Date, Footer, Slide Number
These three appear on most slide masters and slide layouts, but do not behave as most users would expect. These also commonly appear on the Notes Master and Handout Master.
Header
Only valid on the Notes Master and Handout Master.
Vertical Body, Vertical Object, Vertical Title
Used with vertically oriented languages such as Japanese.

Unpopulated vs. populated

A placeholder on a slide can be empty or filled. This is most evident with a picture placeholder. When unpopulated, a placeholder displays customizable prompt text. A rich content placeholder will also display one or more content insertion buttons when empty.

A text-only placeholder enters “populated” mode when the first character of text is entered and returns to “unpopulated” mode when the last character of text is removed. A rich-content placeholder enters populated mode when content such as a picture is inserted and returns to unpopulated mode when that content is deleted. In order to delete a populated placeholder, the shape must be deleted twice. The first delete removes the content and restores the placeholder to unpopulated mode. An additional delete will remove the placeholder itself. A deleted placeholder can be restored by reapplying the layout.

Placholders inherit

A placeholder appearing on a slide is only part of the overall placeholder mechanism. Placeholder behavior requires three different categories of placeholder shape; those that exist on a slide master, those on a slide layout, and those that ultimately appear on a slide in a presentation.

These three categories of placeholder participate in a property inheritance hierarchy, either as an inheritor, an inheritee, or both. Placeholder shapes on masters are inheritees only. Conversely placeholder shapes on slides are inheritors only. Placeholders on slide layouts are both, a possible inheritor from a slide master placeholder and an inheritee to placeholders on slides linked to that layout.

A layout inherits from its master differently than a slide inherits from its layout. A layout placeholder inherits from the master placeholder sharing the same type. A slide placeholder inherits from the layout placeholder having the same idx value.

In general, all formatting properties are inherited from the “parent” placeholder. This includes position and size as well as fill, line, and font.
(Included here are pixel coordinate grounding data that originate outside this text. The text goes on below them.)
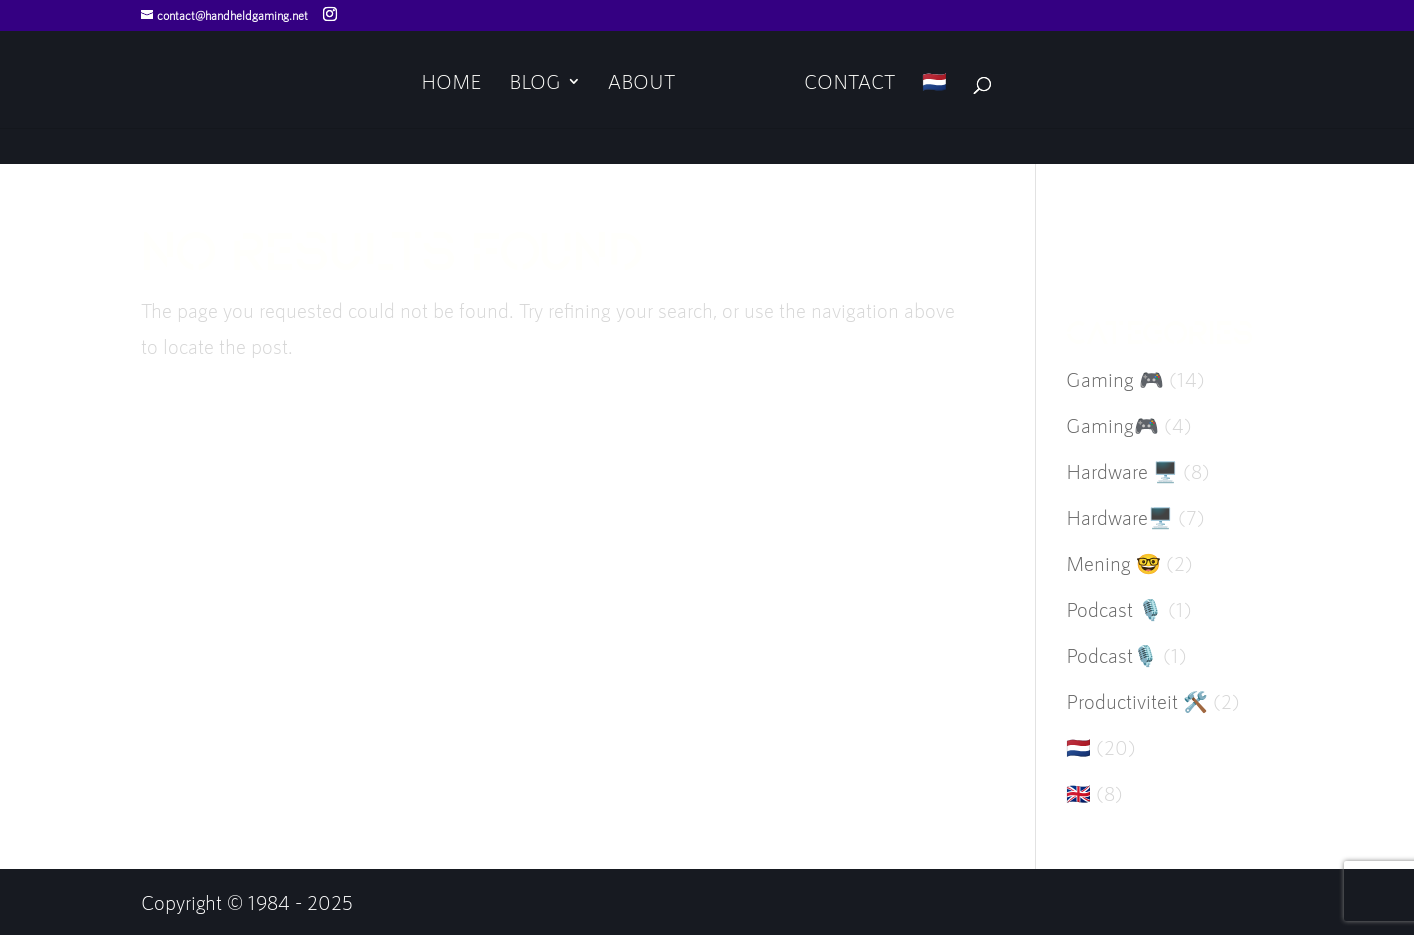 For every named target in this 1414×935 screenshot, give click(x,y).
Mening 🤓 (1113, 563)
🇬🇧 (1078, 793)
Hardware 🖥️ (1122, 471)
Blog (535, 83)
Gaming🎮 (1112, 425)
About (641, 83)
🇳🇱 (934, 83)
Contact (849, 83)
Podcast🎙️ (1112, 655)
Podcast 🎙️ (1114, 609)
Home (451, 83)
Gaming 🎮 (1115, 379)
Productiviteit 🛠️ (1137, 701)
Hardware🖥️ (1119, 517) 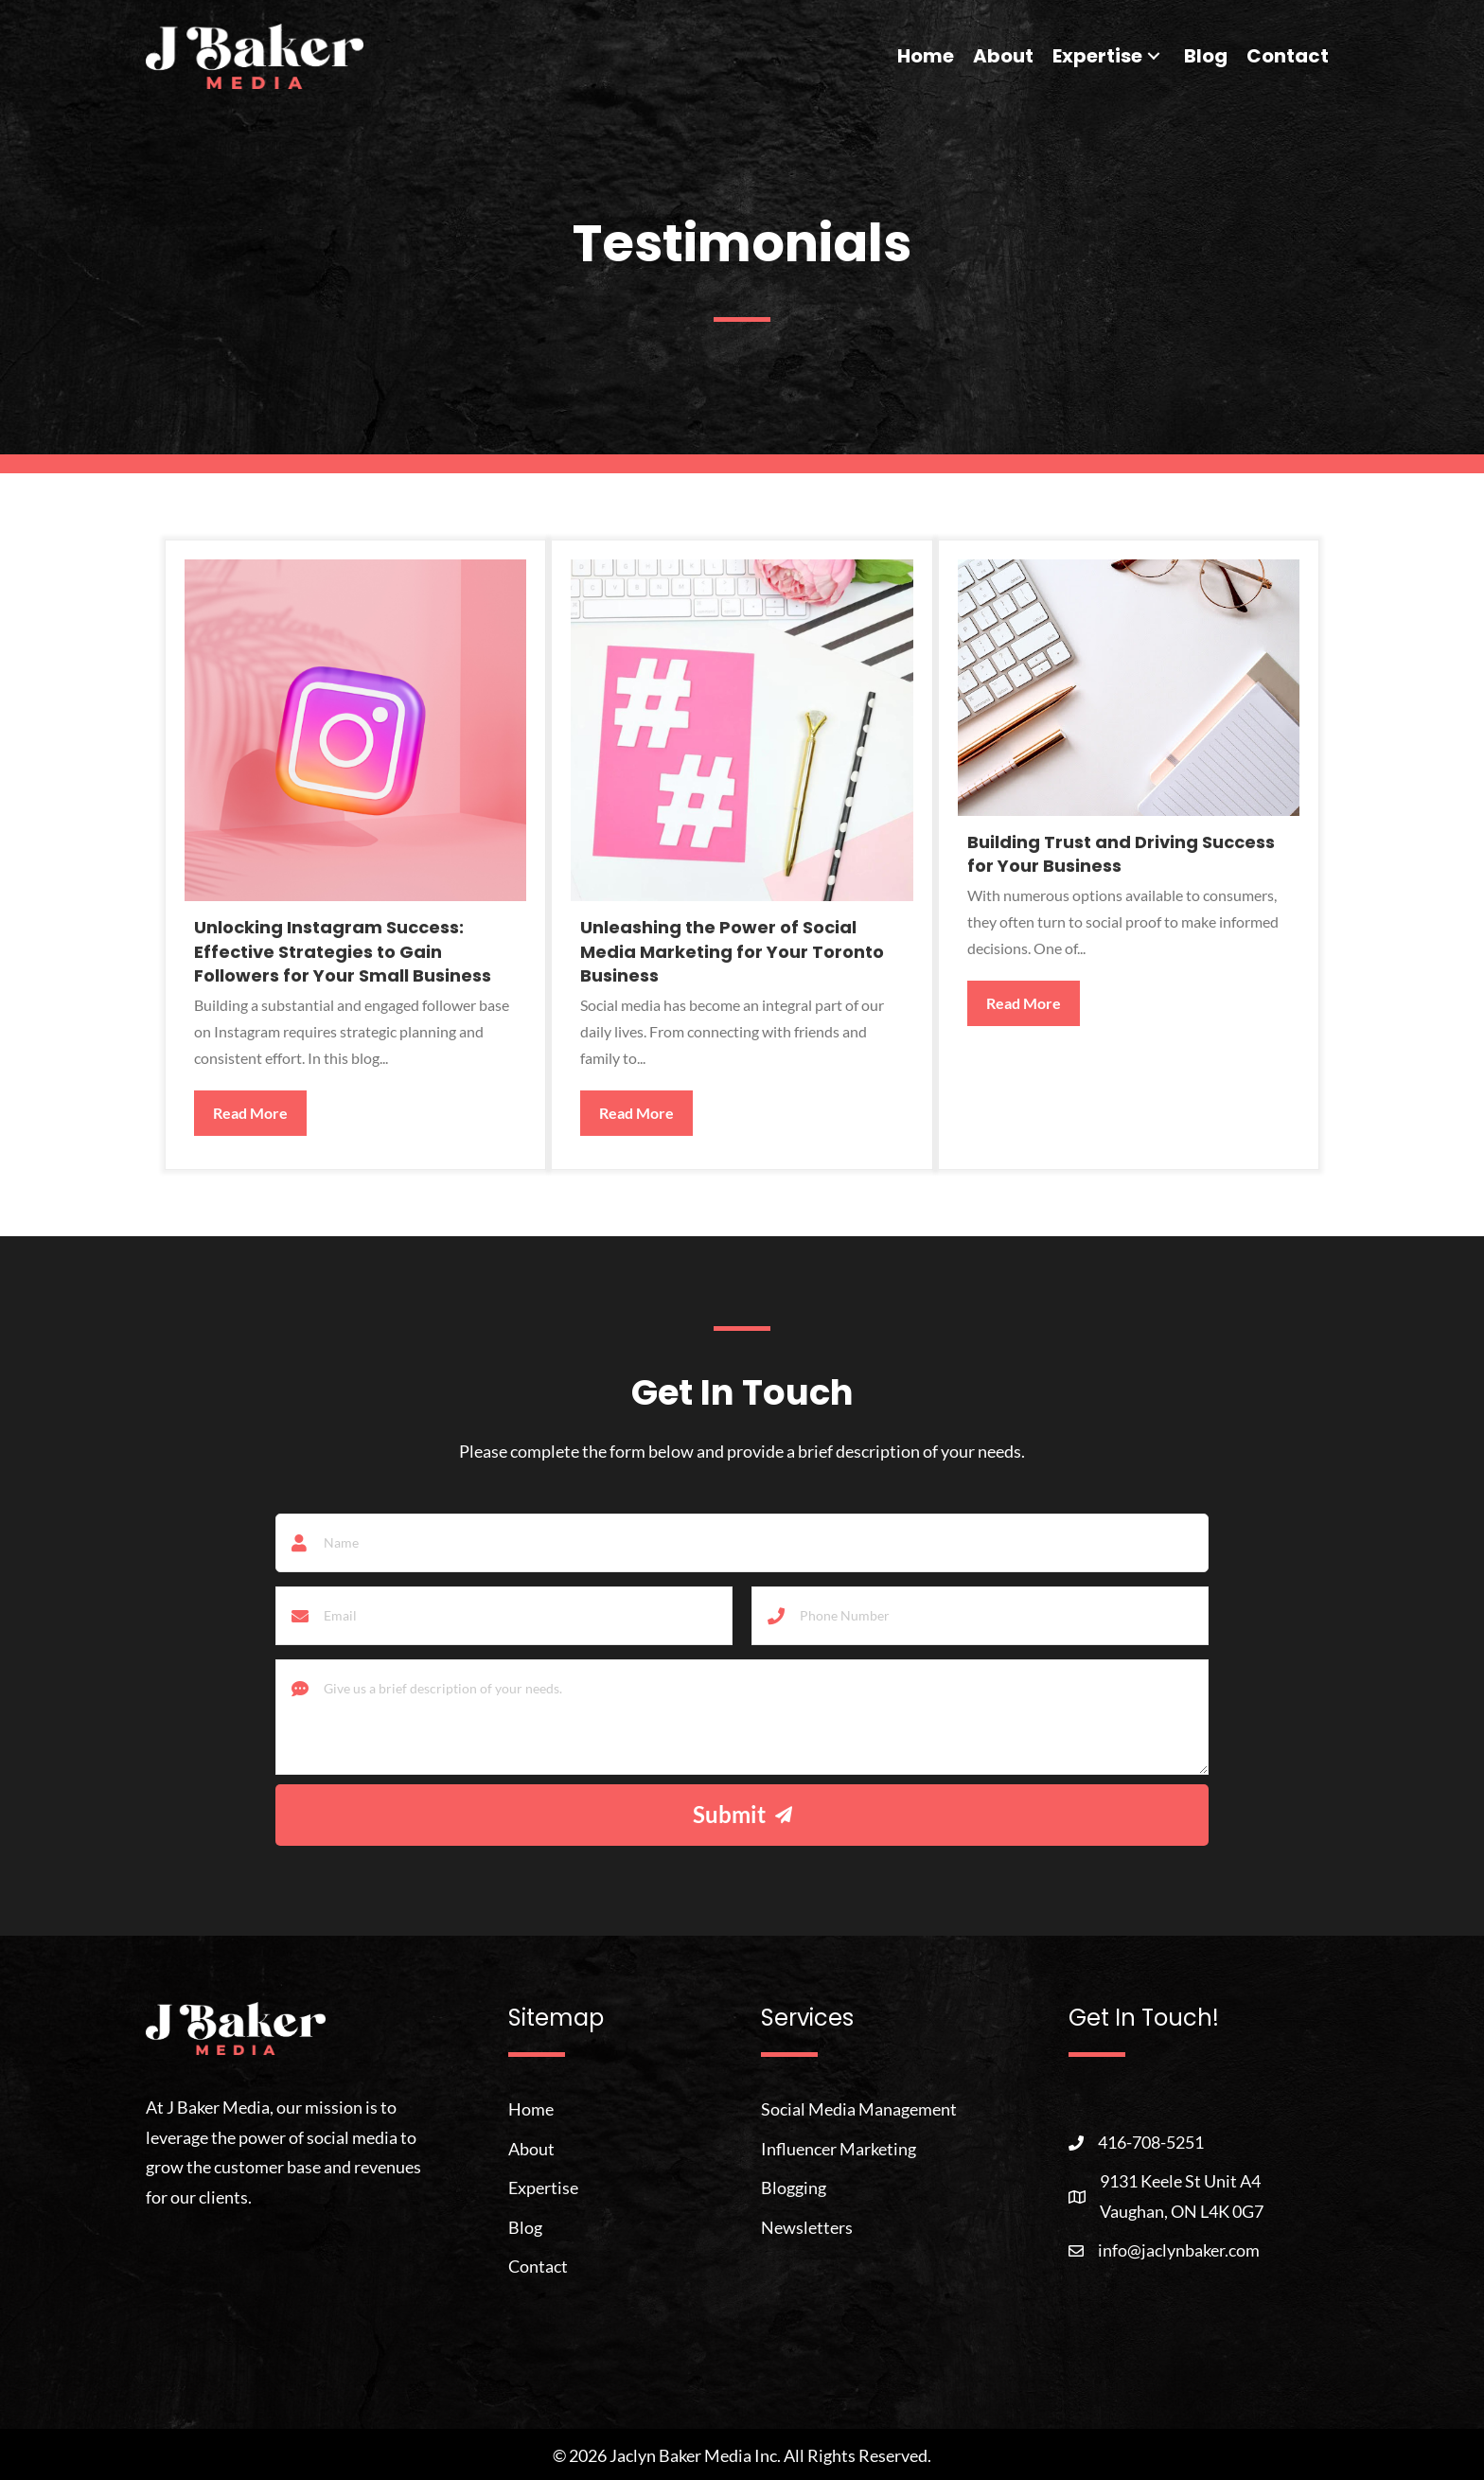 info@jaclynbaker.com (1179, 2249)
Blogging (793, 2187)
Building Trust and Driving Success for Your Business (1121, 853)
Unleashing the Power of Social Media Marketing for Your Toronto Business (732, 950)
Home (531, 2109)
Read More (260, 1111)
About (531, 2147)
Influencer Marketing (838, 2147)
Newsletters (807, 2226)
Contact (538, 2266)
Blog (525, 2226)
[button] (1153, 56)
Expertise (543, 2187)
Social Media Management (859, 2109)
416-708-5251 (1151, 2142)
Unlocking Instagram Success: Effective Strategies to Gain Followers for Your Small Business (342, 950) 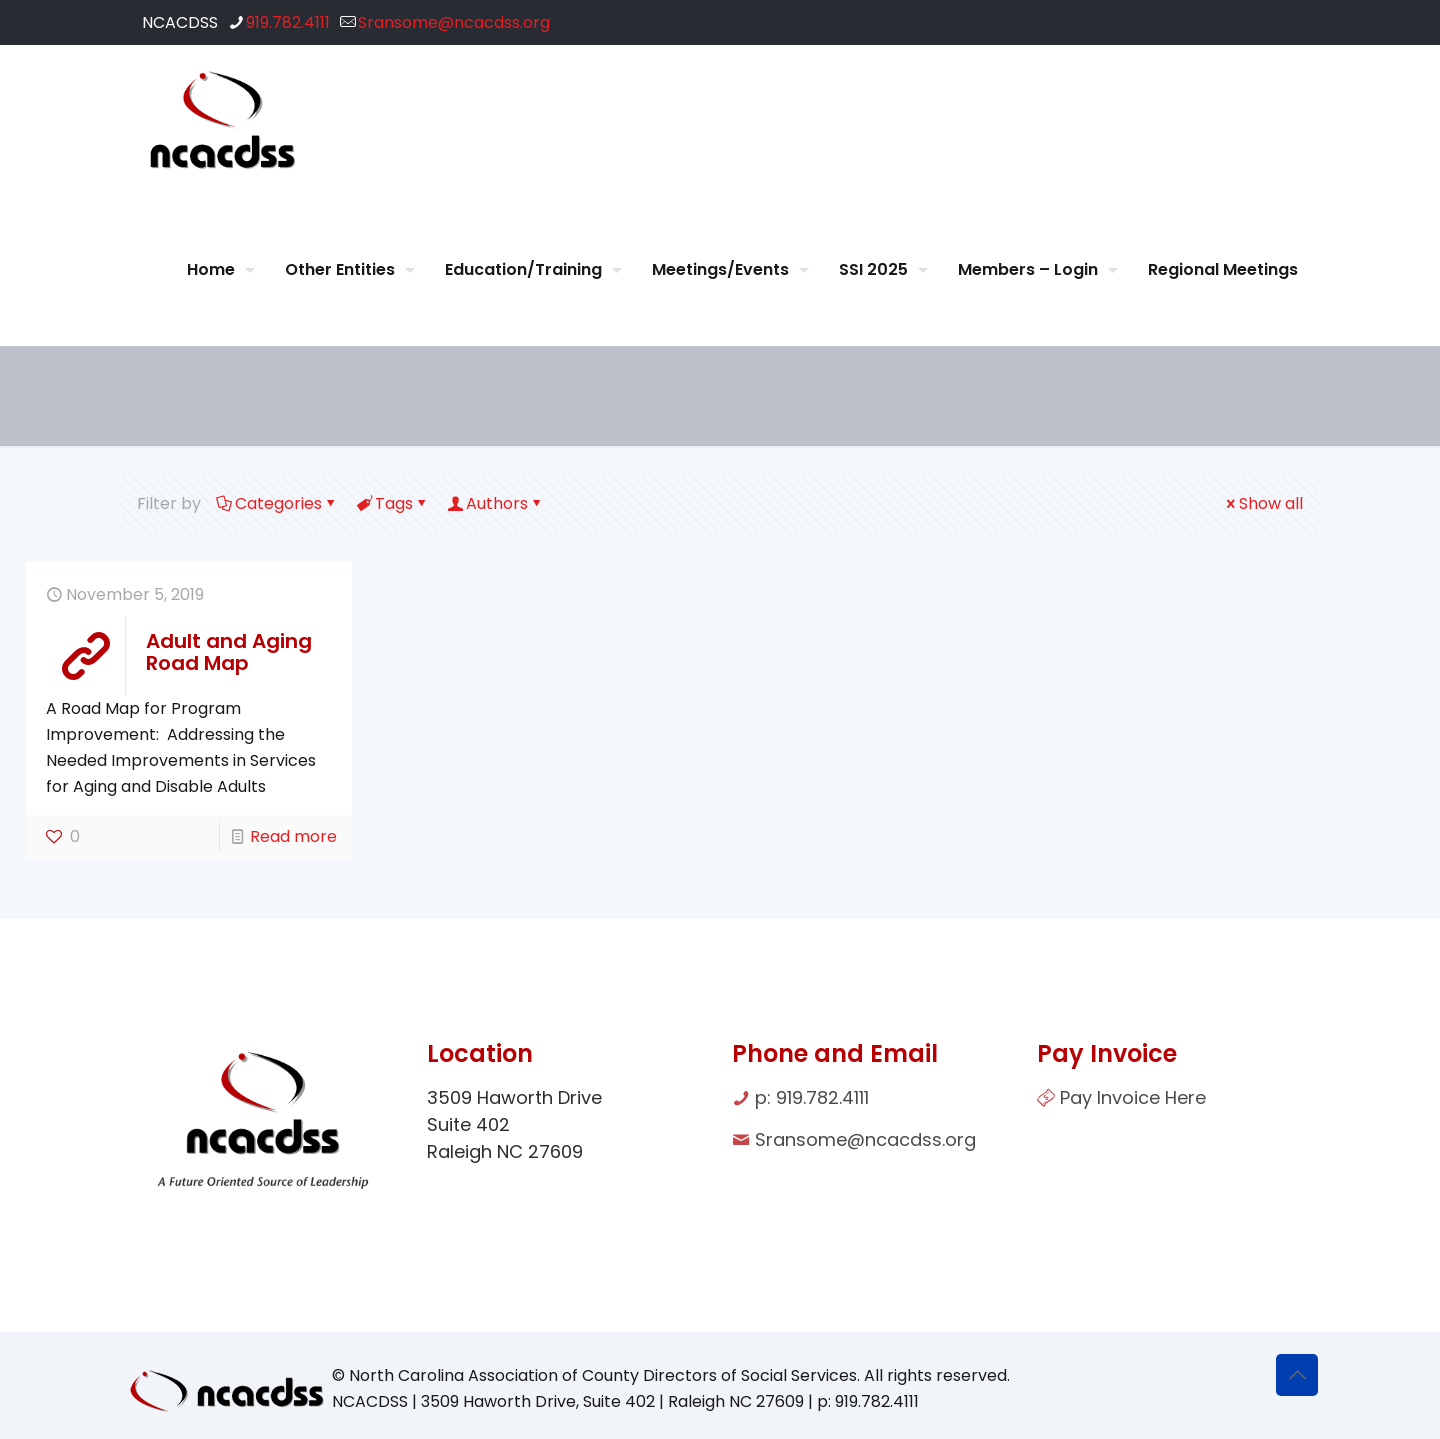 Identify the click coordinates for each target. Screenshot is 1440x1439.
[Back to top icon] (1297, 1375)
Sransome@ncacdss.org (865, 1139)
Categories (277, 503)
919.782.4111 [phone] (288, 22)
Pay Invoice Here (1133, 1097)
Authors (495, 503)
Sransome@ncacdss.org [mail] (454, 22)
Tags (392, 503)
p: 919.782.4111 (812, 1097)
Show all (1263, 503)
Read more (293, 836) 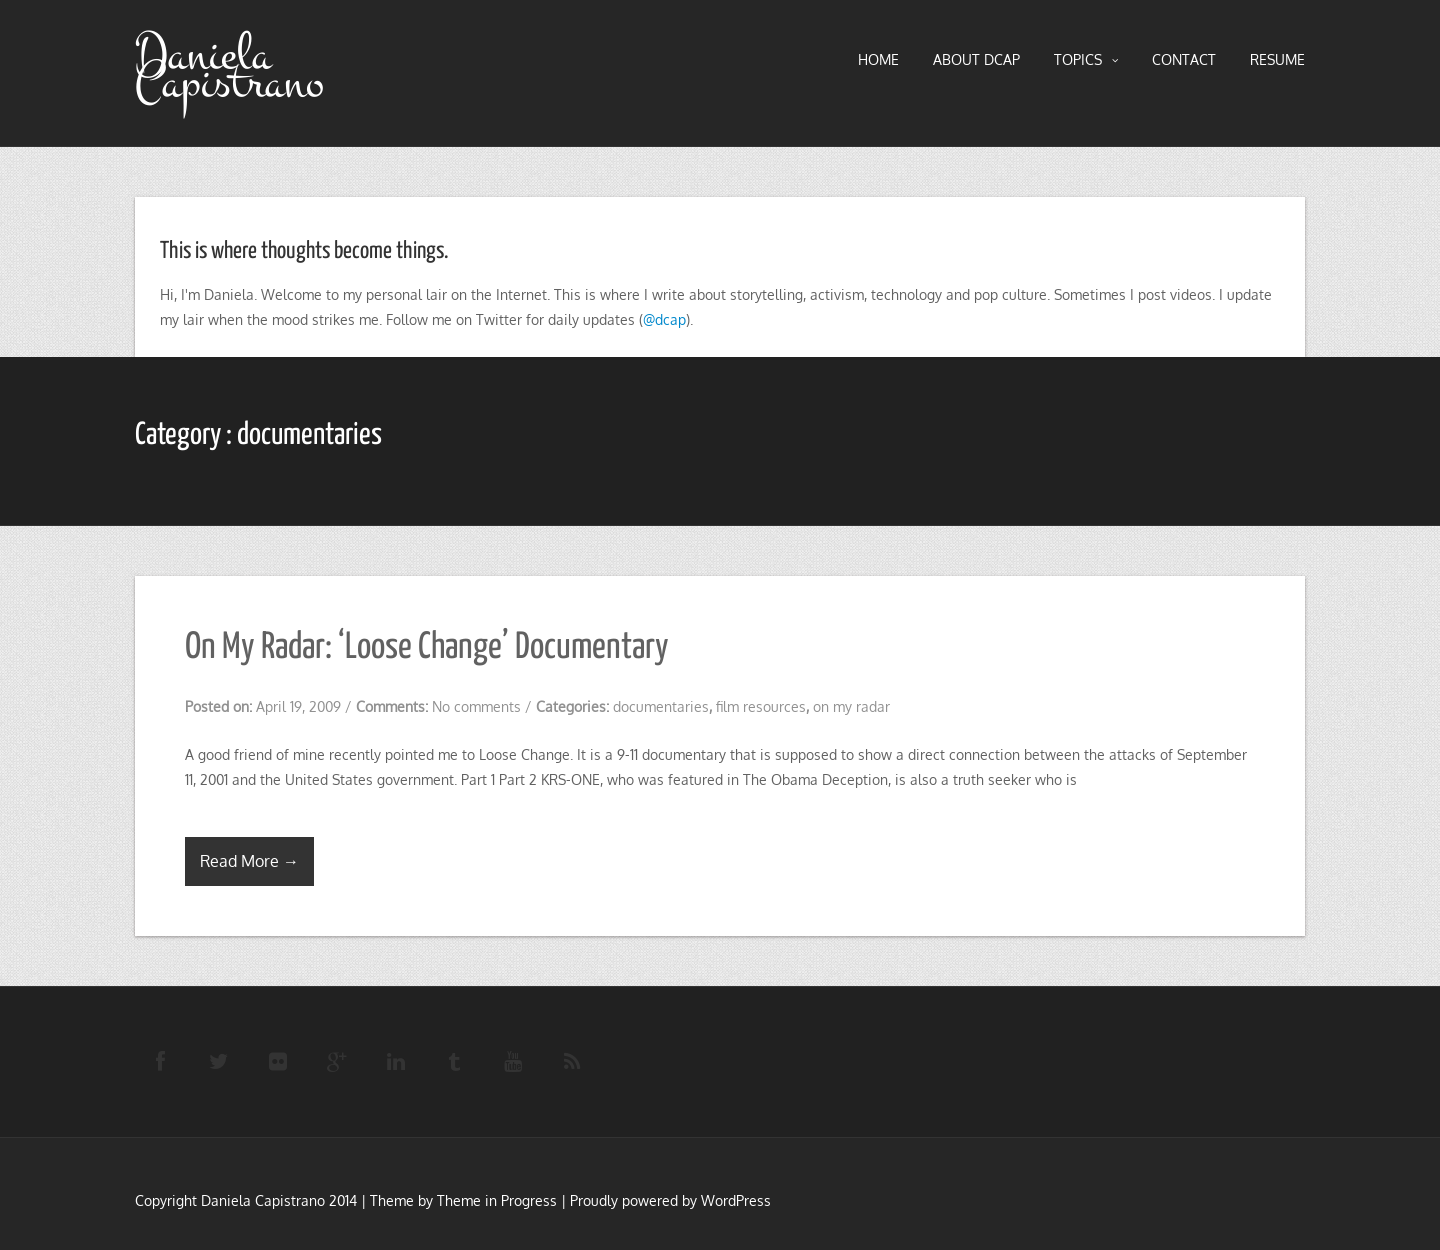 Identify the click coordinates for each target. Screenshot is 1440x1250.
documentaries (661, 706)
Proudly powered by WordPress (670, 1200)
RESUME (1277, 59)
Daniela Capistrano (229, 69)
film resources (761, 706)
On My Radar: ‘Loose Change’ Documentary (427, 648)
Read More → (249, 861)
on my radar (851, 706)
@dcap (664, 319)
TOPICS (1086, 60)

Any directly applied formatting overrides the corresponding inherited value. Directly applied formatting can be removed be reapplying the layout.

Glossary

placeholder shape
A shape on a slide that inherits from a layout placeholder.
layout placeholder
a shorthand name for the placeholder shape on the slide layout from which a particular placeholder on a slide inherits shape properties
master placeholder
the placeholder shape on the slide master which a layout placeholder inherits from, if any.